WHAT IS BEING ASKED → For the data below, restate word for word only the lines from the line containing "About Building" through the line containing "to leave at", both ends included.

(Items from a data source)

++++++

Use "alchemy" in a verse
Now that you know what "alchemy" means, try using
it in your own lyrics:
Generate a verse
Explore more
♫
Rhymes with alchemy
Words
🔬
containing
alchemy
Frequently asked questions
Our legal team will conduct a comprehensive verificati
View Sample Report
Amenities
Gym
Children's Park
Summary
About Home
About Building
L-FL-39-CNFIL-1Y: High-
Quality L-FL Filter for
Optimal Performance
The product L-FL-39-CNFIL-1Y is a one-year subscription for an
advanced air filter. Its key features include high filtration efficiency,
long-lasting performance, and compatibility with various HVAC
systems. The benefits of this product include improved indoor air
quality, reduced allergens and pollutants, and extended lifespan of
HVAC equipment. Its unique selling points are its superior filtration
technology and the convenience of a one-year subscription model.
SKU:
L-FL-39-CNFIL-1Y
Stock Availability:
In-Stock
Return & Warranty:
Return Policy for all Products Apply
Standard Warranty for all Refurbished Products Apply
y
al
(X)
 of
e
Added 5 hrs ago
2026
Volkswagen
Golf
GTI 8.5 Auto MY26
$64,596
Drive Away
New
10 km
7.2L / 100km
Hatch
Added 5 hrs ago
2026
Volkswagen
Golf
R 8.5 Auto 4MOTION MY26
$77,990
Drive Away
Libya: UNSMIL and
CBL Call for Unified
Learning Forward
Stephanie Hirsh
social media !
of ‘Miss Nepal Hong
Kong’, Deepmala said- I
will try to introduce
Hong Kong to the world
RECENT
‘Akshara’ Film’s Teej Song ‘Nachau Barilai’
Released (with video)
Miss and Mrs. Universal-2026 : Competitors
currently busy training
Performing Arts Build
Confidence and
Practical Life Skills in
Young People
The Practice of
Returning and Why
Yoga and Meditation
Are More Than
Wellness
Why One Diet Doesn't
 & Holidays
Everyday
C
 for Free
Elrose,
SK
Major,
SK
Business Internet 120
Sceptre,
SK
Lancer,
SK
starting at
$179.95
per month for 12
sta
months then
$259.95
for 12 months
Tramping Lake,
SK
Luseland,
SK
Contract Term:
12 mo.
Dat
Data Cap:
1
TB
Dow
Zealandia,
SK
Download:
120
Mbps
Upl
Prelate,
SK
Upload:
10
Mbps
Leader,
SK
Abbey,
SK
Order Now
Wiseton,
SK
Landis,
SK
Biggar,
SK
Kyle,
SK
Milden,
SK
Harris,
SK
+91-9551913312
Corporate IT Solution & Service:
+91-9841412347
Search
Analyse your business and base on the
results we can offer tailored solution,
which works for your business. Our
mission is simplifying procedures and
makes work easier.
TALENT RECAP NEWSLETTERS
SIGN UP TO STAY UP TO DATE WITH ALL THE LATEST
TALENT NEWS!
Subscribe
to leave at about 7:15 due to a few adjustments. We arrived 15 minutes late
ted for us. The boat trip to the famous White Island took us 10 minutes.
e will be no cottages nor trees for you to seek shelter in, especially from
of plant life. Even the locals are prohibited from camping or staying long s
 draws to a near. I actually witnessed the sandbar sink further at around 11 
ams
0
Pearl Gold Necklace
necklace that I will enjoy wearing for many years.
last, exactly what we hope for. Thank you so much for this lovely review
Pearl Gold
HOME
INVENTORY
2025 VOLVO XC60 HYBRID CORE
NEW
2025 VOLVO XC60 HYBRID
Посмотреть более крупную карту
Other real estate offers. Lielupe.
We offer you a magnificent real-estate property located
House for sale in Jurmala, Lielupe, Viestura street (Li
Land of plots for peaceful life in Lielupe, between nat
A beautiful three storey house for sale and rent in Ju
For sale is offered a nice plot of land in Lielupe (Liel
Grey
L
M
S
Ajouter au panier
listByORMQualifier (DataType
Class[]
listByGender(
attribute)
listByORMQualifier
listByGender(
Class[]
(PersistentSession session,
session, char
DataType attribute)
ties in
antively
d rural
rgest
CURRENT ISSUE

++++++

ANSWER SECTION →
About Building
L-FL-39-CNFIL-1Y: High-
Quality L-FL Filter for
Optimal Performance
The product L-FL-39-CNFIL-1Y is a one-year subscription for an
advanced air filter. Its key features include high filtration efficiency,
long-lasting performance, and compatibility with various HVAC
systems. The benefits of this product include improved indoor air
quality, reduced allergens and pollutants, and extended lifespan of
HVAC equipment. Its unique selling points are its superior filtration
technology and the convenience of a one-year subscription model.
SKU:
L-FL-39-CNFIL-1Y
Stock Availability:
In-Stock
Return & Warranty:
Return Policy for all Products Apply
Standard Warranty for all Refurbished Products Apply
y
al
(X)
 of
e
Added 5 hrs ago
2026
Volkswagen
Golf
GTI 8.5 Auto MY26
$64,596
Drive Away
New
10 km
7.2L / 100km
Hatch
Added 5 hrs ago
2026
Volkswagen
Golf
R 8.5 Auto 4MOTION MY26
$77,990
Drive Away
Libya: UNSMIL and
CBL Call for Unified
Learning Forward
Stephanie Hirsh
social media !
of ‘Miss Nepal Hong
Kong’, Deepmala said- I
will try to introduce
Hong Kong to the world
RECENT
‘Akshara’ Film’s Teej Song ‘Nachau Barilai’
Released (with video)
Miss and Mrs. Universal-2026 : Competitors
currently busy training
Performing Arts Build
Confidence and
Practical Life Skills in
Young People
The Practice of
Returning and Why
Yoga and Meditation
Are More Than
Wellness
Why One Diet Doesn't
 & Holidays
Everyday
C
 for Free
Elrose,
SK
Major,
SK
Business Internet 120
Sceptre,
SK
Lancer,
SK
starting at
$179.95
per month for 12
sta
months then
$259.95
for 12 months
Tramping Lake,
SK
Luseland,
SK
Contract Term:
12 mo.
Dat
Data Cap:
1
TB
Dow
Zealandia,
SK
Download:
120
Mbps
Upl
Prelate,
SK
Upload:
10
Mbps
Leader,
SK
Abbey,
SK
Order Now
Wiseton,
SK
Landis,
SK
Biggar,
SK
Kyle,
SK
Milden,
SK
Harris,
SK
+91-9551913312
Corporate IT Solution & Service:
+91-9841412347
Search
Analyse your business and base on the
results we can offer tailored solution,
which works for your business. Our
mission is simplifying procedures and
makes work easier.
TALENT RECAP NEWSLETTERS
SIGN UP TO STAY UP TO DATE WITH ALL THE LATEST
TALENT NEWS!
Subscribe
to leave at about 7:15 due to a few adjustments. We arrived 15 minutes late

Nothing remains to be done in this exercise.